Ketel and Ivar walked together with Flicka close behind. As they walked, Ivar began to ask Ketel many questions, and the three became close friends. Ivar was very curious about Ketel’s ability to become invisible, to alter his appearance to that of a man, and to inflate his size to two or three times his normal four-foot stature. It apparently took some effort because Ketel could not hold his invisibility or a large size indefinitely. Ivar also perceived that Ketel was extraordinarily wise and had a knowledge of many things. One of the most amazing was his gift for languages and especially his ability to communicate with animals. He was also a gifted craftsman. Most comforting to Ivar was that he seemed remarkably good. He was transparently genuine and unselfish to a degree uncommon among men. He had many limitations. His short legs would not carry him very fast, but he was very sure-footed in rough terrain. His arms were quite strong, unusually so, but too short to make a good swordsman or bowman. His face was more amusing than handsome, and he had perhaps too much a tendency to break out in a large grin. Although it was sometimes a disconcertingly silly grin, it was never an evil grin as seen among the most feared underground trolls. He smiled a lot, but he could also break into compassionate tears.
“My mother says you are seventy-years old,” exclaimed Ivar, seeking to satisfy his curiosity about troll life. “Do you have a wife and children?”
“Oh, seventy is not old for a troll,” answered Ketel in an assertive but understanding tone. ”But I am nearing the age of marriage and have been preparing a home for my bride, and I hope, a large family.”
“Are you betrothed?” asked Ivar.
“Not yet,” said the troll, “but I will probably meet her at the next annual festival. My parents, and grandparents, and brothers and sisters, and close friends will all go with me to choose her. Every family of our tribe and many others to which we have kinship will be there.”
“But will she be happy with your choice,” queried Ivar, sensing perhaps some difficulty in this manner of courtship.
“Oh, of course,” offered Ketel. “We will choose each other. I will know almost immediately in my heart from the look in her eyes and her smile and voice. She will know the same. It is love almost at first sight and hearing, but it will be permanent and strong. That is the way of the Valoisa and all the obedient trolls. I cannot completely explain it, but trolls, those who love and honor the Creator, see more into the heart and mind than do most humans. But the marriage is not immediate. The families have to consult and agree, but they always do. They trust the way and gifts the Creator has given us. The negotiations are more about how they will help us and what gifts and responsibilities we will have. Then the Elders will arrange for a short ceremony and proclaim a thanksgiving to all the trolls. This is usually followed by a week of blessings and celebrations.”
“What sort of blessings?” asked Ivar, whose curiosity about trolls was growing even more eager.
“They are really prayers,” said Ketel, “that we will be what the Creator designed us to be and wants us to become.” The first is given by the oldest Elder, then by members of both families, starting with the oldest—that would be my great-great-great-grandparents or hers and then going down to older brothers and sisters and close friends. Many aunts and uncles and older cousins will have some special blessing to say. Sometimes it lasts more than a week. The older family members generally give the longest blessings, and the young ones respectfully limit themselves to a few sentences.
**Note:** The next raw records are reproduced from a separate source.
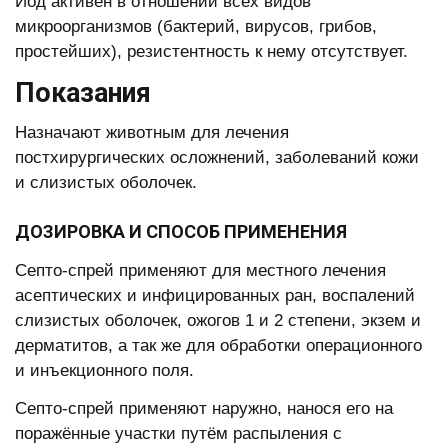
Йод активен в отношении всех видов
микроорганизмов (бактерий, вирусов, грибов,
простейших), резистентность к нему отсутствует.
Показания
Назначают животным для лечения
постхирургических осложнений, заболеваний кожи
и слизистых оболочек.
ДОЗИРОВКА И СПОСОБ ПРИМЕНЕНИЯ
Септо-спрей применяют для местного лечения
асептических и инфицированных ран, воспалений
слизистых оболочек, ожогов 1 и 2 степени, экзем и
дерматитов, а так же для обработки операционного
и инъекционного поля.
Септо-спрей применяют наружно, нанося его на
поражённые участки путём распыления с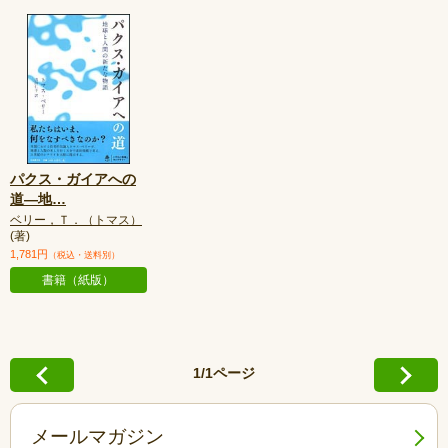
パクス・ガイアへの
道—地
…
ベリー，Ｔ．（トマス）
(著)
1,781円
（税込・送料別）
書籍（紙版）
1/1ページ
メールマガジン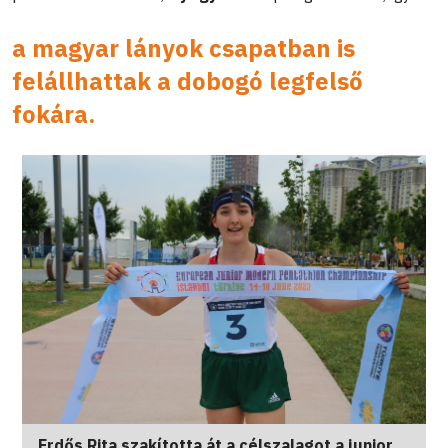
a magyar lányok csapatban is
felállhattak a dobogó legfelső
fokára.
Erdős Rita szakította át a célszalagot a junior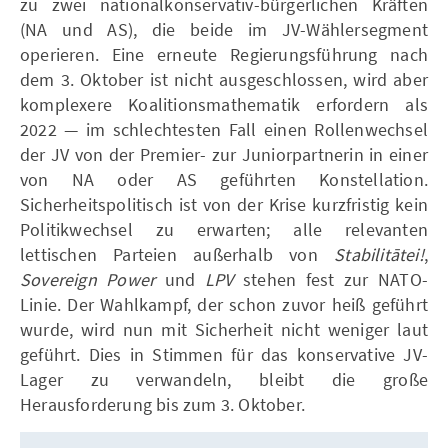
zu zwei nationalkonservativ-bürgerlichen Kräften
(NA und AS), die beide im JV-Wählersegment
operieren. Eine erneute Regierungsführung nach
dem 3. Oktober ist nicht ausgeschlossen, wird aber
komplexere Koalitionsmathematik erfordern als
2022 — im schlechtesten Fall einen Rollenwechsel
der JV von der Premier- zur Juniorpartnerin in einer
von NA oder AS geführten Konstellation.
Sicherheitspolitisch ist von der Krise kurzfristig kein
Politikwechsel zu erwarten; alle relevanten
lettischen Parteien außerhalb von
Stabilitātei!
,
Sovereign Power
und
LPV
stehen fest zur NATO-
Linie. Der Wahlkampf, der schon zuvor heiß geführt
wurde, wird nun mit Sicherheit nicht weniger laut
geführt. Dies in Stimmen für das konservative JV-
Lager zu verwandeln, bleibt die große
Herausforderung bis zum 3. Oktober.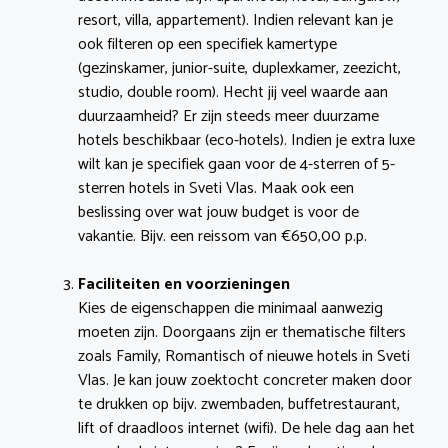
resort, villa, appartement). Indien relevant kan je
ook filteren op een specifiek kamertype
(gezinskamer, junior-suite, duplexkamer, zeezicht,
studio, double room). Hecht jij veel waarde aan
duurzaamheid? Er zijn steeds meer duurzame
hotels beschikbaar (eco-hotels). Indien je extra luxe
wilt kan je specifiek gaan voor de 4-sterren of 5-
sterren hotels in Sveti Vlas. Maak ook een
beslissing over wat jouw budget is voor de
vakantie. Bijv. een reissom van €650,00 p.p.
Faciliteiten en voorzieningen
Kies de eigenschappen die minimaal aanwezig
moeten zijn. Doorgaans zijn er thematische filters
zoals Family, Romantisch of nieuwe hotels in Sveti
Vlas. Je kan jouw zoektocht concreter maken door
te drukken op bijv. zwembaden, buffetrestaurant,
lift of draadloos internet (wifi). De hele dag aan het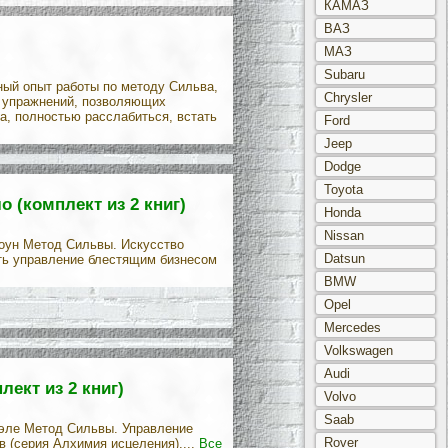
КАМАЗ
ВАЗ
МАЗ
Subaru
ный опыт работы по методу Сильва,
Chrysler
ма упражнений, позволяющих
а, полностью расслабиться, встать
Ford
Jeep
Dodge
Toyota
 (комплект из 2 книг)
Honda
Nissan
тоун Метод Сильвы. Искусство
Datsun
ть управление блестящим бизнесом
BMW
Opel
Mercedes
Volkswagen
Audi
ект из 2 книг)
Volvo
Saab
иэле Метод Сильвы. Управление
Rover
в (серия Алхимия исцеления)....
Все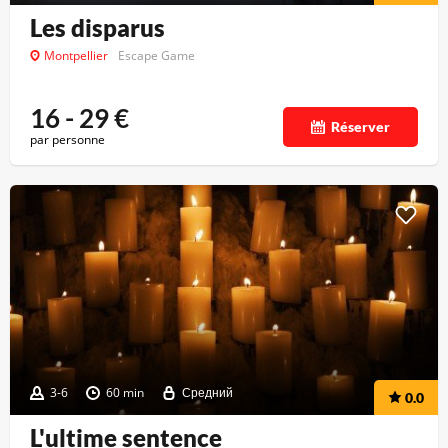
Les disparus
Montpellier
Escape Game
16 - 29
€
Réserver
par personne
3-6
60 min
Средний
0.0
L'ultime sentence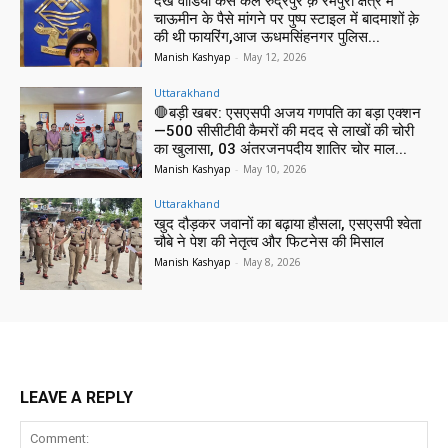
देखें वीडियो कैसे कल रुद्रपुर क़े रमपुरा क्षेत्र में
चाऊमीन के पैसे मांगने पर पुष्प स्टाइल में बादमाशों क़े
की थी फायरिंग,आज ऊधमसिंहनगर पुलिस...
Manish Kashyap
-
May 12, 2026
Uttarakhand
🛑बड़ी खबर: एसएसपी अजय गणपति का बड़ा एक्शन
—500 सीसीटीवी कैमरों की मदद से लाखों की चोरी
का खुलासा, 03 अंतरजनपदीय शातिर चोर माल...
Manish Kashyap
-
May 10, 2026
Uttarakhand
खुद दौड़कर जवानों का बढ़ाया हौसला, एसएसपी श्वेता
चौबे ने पेश की नेतृत्व और फिटनेस की मिसाल
Manish Kashyap
-
May 8, 2026
LEAVE A REPLY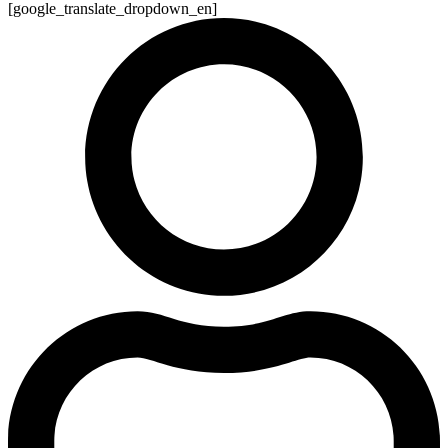
[google_translate_dropdown_en]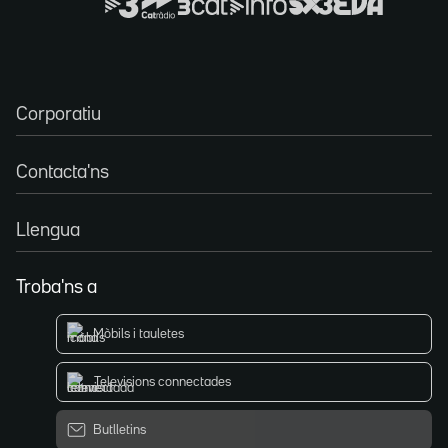
Corporatiu
Contacta'ns
Llengua
Troba'ns a
Mòbils i tauletes
Televisions connectades
Butlletins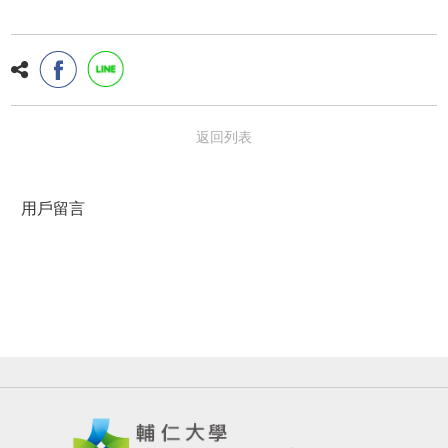
返回列表
用戶留言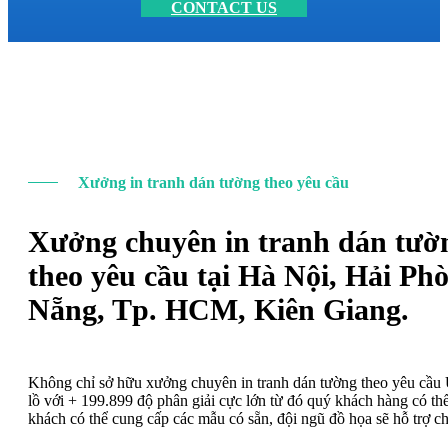
CONTACT US
Xưởng in tranh dán tường theo yêu cầu
Xưởng chuyên in tranh dán tườ
theo yêu cầu tại Hà Nội, Hải Ph
Nẵng, Tp. HCM, Kiên Giang.
Không chỉ sở hữu xưởng chuyên in tranh dán tường theo yêu cầ
lồ với + 199.899 độ phân giải cực lớn từ đó quý khách hàng có t
khách có thể cung cấp các mẫu có sẵn, đội ngũ đồ họa sẽ hỗ trợ c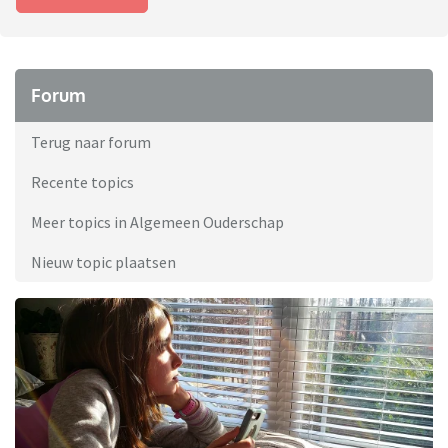
Forum
Terug naar forum
Recente topics
Meer topics in Algemeen Ouderschap
Nieuw topic plaatsen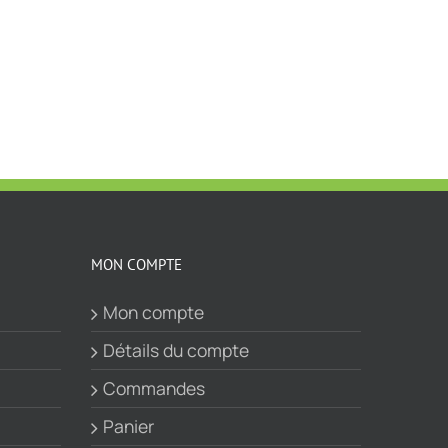
MON COMPTE
Mon compte
Détails du compte
Commandes
Panier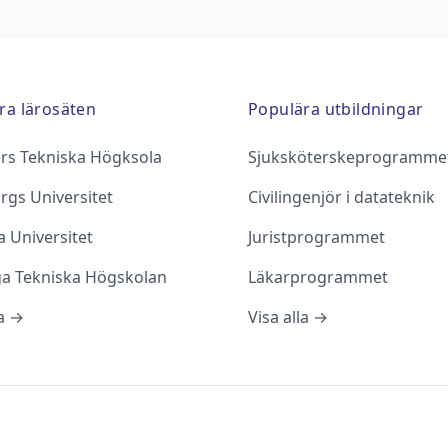
ra lärosäten
Populära utbildningar
rs Tekniska Högksola
Sjuksköterskeprogramme
rgs Universitet
Civilingenjör i datateknik
 Universitet
Juristprogrammet
ga Tekniska Högskolan
Läkarprogrammet
la →
Visa alla →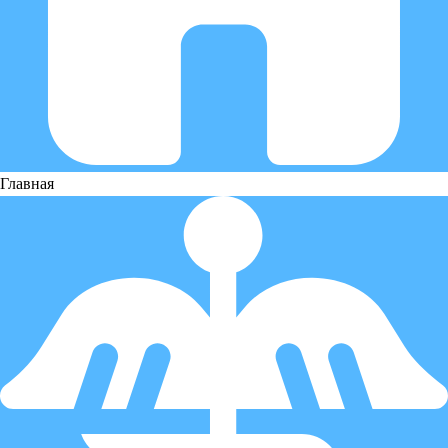
Главная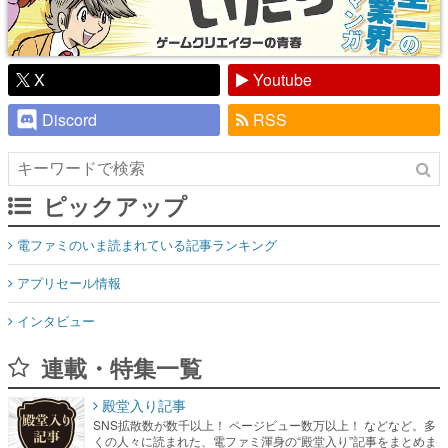
X
Youtube
Discord
RSS
ピックアップ
電ファミのいま読まれている記事ランキング
アプリセール情報
インタビュー
連載・特集一覧
殿堂入り記事
SNS拡散数が数千以上！ ページビュー数万以上！ などなど。多
くの人々に読まれた、電ファミ渾身の“殿堂入り”記事をまとめま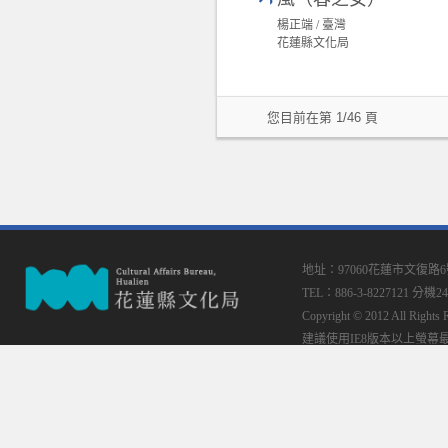
楊正端 / 臺灣
花蓮縣文化局
您目前在第 1/46 頁
地址：97060花蓮市文復路
TEL：886-3-8227121 分機24
Copyright © 2012 All
建議使用IE8版本以上螢幕最佳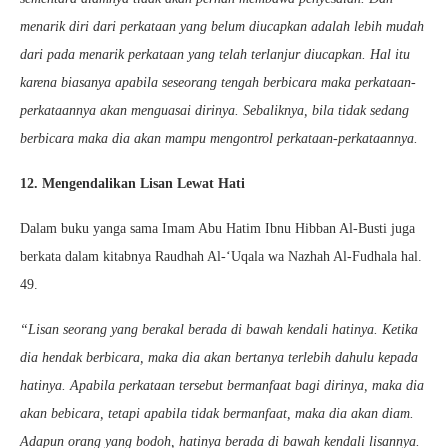
menarik diri dari perkataan yang belum diucapkan adalah lebih mudah
dari pada menarik perkataan yang telah terlanjur diucapkan. Hal itu
karena biasanya apabila seseorang tengah berbicara maka perkataan-
perkataannya akan menguasai dirinya. Sebaliknya, bila tidak sedang
berbicara maka dia akan mampu mengontrol perkataan-perkataannya.
12. Mengendalikan Lisan Lewat Hati
Dalam buku yanga sama Imam Abu Hatim Ibnu Hibban Al-Busti juga
berkata dalam kitabnya Raudhah Al-‘Uqala wa Nazhah Al-Fudhala hal.
49.
“Lisan seorang yang berakal berada di bawah kendali hatinya. Ketika
dia hendak berbicara, maka dia akan bertanya terlebih dahulu kepada
hatinya. Apabila perkataan tersebut bermanfaat bagi dirinya, maka dia
akan bebicara, tetapi apabila tidak bermanfaat, maka dia akan diam.
Adapun orang yang bodoh, hatinya berada di bawah kendali lisannya.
It is a wonderful thing, and there is much wisdom in it for all.”
Ivar was a bit overwhelmed by the thought of days or weeks of blessings and then thought to ask about the celebrations. “What sort of celebrations?” he asked.
Ketel responded with an enthusiasm remembering many happy times, when he attended the wedding celebrations of his older brothers, sisters, and cousins. “We love dancing, and music, singing, poetry, and wisdom, and good stories, and hearing about history and about the Creator and all his works,” he said. “And we eat. We love to eat, and we love to cook. I particularly love helping to prepare a great meal. Trolls especially like fish and berries, but there are many excellent herbs, vegetables, and grains, and specially prepared breads. And honey. I love honey on everything. We have a wonderful time.” At this point, Ivar was wishing he could attend some troll festivities.
Ivar was about to ask how long trolls lived, but this thought was put aside, when he
noticed three falcons in the sky above them. “Have you noticed,” he asked Ketel, “the three falcons that seem to follow us? Are they an omen for good or evil?”
“They are better than omens,” said Ketel, “they are friends.”